For the wealthiest people on Earth, it’s no longer enough to have a luxury wedding. Today, the new normal is a “super-wedding,” akin to a music festival in size and with costs running into the millions.
Anant and Radhika Ambani’s three-day wedding in India last year included a custom-built glass palace and a performance by Rihanna. The wedding of Sofia Richie Grainge and Atlantic Records Chief Executive Elliot Grainge in 2023 spanned multiple days in Antibes, France, featured haute couture Chanel gowns and an afterparty headlined by rock band Good Charlotte. When Jeff Bezos and Lauren Sánchez tie the knot in Venice in a multiday celebration that’s anticipated next week, their event is expected to raise the bar even higher.

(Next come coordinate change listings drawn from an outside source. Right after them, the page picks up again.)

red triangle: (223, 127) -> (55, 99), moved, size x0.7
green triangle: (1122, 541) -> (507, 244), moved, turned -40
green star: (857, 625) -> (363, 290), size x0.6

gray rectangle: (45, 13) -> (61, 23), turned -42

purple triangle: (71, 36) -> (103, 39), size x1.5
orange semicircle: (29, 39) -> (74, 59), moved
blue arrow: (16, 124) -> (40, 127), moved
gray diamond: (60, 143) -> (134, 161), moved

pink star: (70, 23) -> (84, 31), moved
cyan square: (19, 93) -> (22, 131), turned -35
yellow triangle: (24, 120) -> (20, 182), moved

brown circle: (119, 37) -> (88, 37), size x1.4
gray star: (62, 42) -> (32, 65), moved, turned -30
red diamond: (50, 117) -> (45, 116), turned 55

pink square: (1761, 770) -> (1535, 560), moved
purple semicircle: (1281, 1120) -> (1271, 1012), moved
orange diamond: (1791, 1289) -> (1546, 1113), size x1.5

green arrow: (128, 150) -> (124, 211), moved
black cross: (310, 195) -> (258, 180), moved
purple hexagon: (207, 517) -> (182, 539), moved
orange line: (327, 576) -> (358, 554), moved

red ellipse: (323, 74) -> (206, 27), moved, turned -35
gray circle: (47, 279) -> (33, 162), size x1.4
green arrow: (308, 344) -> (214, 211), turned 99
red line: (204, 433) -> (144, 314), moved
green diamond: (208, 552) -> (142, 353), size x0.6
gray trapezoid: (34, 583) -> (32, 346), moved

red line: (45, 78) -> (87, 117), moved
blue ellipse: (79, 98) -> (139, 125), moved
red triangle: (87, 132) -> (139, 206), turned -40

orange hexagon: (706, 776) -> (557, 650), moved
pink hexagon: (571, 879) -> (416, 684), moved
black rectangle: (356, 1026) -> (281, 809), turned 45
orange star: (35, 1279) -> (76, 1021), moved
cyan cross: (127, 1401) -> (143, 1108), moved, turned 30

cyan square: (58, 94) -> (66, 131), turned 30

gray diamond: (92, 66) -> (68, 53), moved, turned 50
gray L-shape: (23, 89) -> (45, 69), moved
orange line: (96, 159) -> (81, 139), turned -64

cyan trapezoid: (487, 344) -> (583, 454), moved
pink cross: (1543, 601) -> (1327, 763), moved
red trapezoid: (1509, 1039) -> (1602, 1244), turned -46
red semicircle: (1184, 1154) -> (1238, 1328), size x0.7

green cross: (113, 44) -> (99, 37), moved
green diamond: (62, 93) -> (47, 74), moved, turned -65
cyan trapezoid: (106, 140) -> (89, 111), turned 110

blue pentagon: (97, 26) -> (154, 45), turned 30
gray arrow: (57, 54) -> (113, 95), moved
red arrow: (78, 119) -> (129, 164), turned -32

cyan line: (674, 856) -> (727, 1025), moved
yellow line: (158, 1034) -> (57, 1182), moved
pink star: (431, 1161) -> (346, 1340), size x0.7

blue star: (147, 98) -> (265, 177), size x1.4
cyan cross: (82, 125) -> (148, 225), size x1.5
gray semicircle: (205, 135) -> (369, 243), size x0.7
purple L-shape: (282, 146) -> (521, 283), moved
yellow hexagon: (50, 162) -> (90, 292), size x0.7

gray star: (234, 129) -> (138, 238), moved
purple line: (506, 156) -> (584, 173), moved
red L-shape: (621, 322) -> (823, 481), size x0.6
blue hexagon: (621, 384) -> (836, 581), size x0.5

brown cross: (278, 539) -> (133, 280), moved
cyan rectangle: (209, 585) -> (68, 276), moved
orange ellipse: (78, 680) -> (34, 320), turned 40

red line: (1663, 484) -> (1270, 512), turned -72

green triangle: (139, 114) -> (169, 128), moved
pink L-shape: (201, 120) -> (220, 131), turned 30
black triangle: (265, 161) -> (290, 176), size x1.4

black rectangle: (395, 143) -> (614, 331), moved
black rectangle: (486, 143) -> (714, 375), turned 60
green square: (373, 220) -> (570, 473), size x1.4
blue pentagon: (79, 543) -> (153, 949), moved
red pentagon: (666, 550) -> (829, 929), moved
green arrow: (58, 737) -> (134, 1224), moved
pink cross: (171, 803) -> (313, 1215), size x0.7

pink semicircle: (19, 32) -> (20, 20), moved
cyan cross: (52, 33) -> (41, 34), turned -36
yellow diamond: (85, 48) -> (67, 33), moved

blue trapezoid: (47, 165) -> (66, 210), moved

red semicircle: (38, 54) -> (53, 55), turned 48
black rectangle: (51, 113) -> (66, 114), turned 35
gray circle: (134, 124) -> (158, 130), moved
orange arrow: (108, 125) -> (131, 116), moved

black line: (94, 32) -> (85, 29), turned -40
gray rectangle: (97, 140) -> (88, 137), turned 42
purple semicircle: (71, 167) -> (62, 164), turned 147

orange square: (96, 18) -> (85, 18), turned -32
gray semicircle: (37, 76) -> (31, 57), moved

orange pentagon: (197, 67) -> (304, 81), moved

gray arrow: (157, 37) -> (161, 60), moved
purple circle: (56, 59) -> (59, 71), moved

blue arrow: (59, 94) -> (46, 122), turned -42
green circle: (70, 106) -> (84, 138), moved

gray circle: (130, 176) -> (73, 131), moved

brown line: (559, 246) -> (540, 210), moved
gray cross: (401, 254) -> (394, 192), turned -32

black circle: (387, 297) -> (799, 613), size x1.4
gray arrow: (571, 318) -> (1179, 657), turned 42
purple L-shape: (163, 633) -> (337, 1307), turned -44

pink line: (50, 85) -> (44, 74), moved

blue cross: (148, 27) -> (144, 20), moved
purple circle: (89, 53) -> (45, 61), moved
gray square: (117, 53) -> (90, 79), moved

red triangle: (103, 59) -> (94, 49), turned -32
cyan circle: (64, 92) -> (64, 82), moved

Anant Ambani, son of businessman Mukesh Ambani, arrives with his fiance Radhika Merchant on the red carpet during the sangeet ceremony at Jio World Centre, Mumbai, India, July 5, 2024. REUTERS/Francis Mascarenhas

A motorised carriage passes by the decorated gate of Antilia, the Ambani residence, during the pre-wedding ceremony of Anant Ambani and Radhika Merchant, in Mumbai, India, July 3, 2024. REUTERS/Francis Mascarenhas
The trend has turned planners into “wedding producers,” as London luxury planner Sarah Haywood put it, leading armies of vendors in pulling off what couples hope will not only be the most memorable event of their lives, but their guests’ lives too.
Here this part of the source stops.